[Task statement] Only the number is wanted: how many lines of the data contain "trong"?

[Material to process]
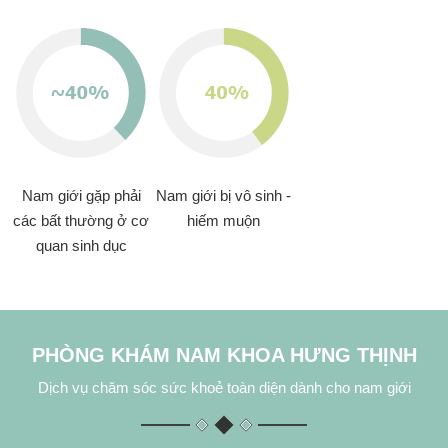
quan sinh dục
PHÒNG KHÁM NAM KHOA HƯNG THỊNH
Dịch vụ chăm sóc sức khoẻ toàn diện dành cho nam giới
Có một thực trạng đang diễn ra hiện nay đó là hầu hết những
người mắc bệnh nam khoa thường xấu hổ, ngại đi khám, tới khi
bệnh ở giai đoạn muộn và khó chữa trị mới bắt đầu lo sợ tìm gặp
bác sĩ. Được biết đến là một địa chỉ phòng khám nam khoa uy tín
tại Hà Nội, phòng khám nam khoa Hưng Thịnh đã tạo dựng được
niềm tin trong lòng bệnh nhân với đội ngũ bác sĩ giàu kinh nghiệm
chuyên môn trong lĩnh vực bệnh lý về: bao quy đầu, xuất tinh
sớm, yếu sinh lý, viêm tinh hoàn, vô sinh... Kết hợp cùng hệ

* * *

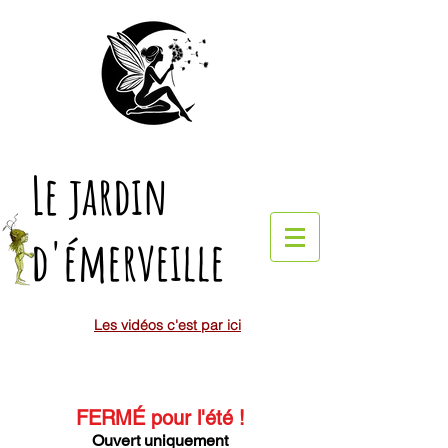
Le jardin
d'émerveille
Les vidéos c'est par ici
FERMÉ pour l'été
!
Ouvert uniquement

* * *

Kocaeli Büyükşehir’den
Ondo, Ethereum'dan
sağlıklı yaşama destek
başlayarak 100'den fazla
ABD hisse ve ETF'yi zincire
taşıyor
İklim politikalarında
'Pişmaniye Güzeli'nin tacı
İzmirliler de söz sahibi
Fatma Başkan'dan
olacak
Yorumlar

[Your response] 2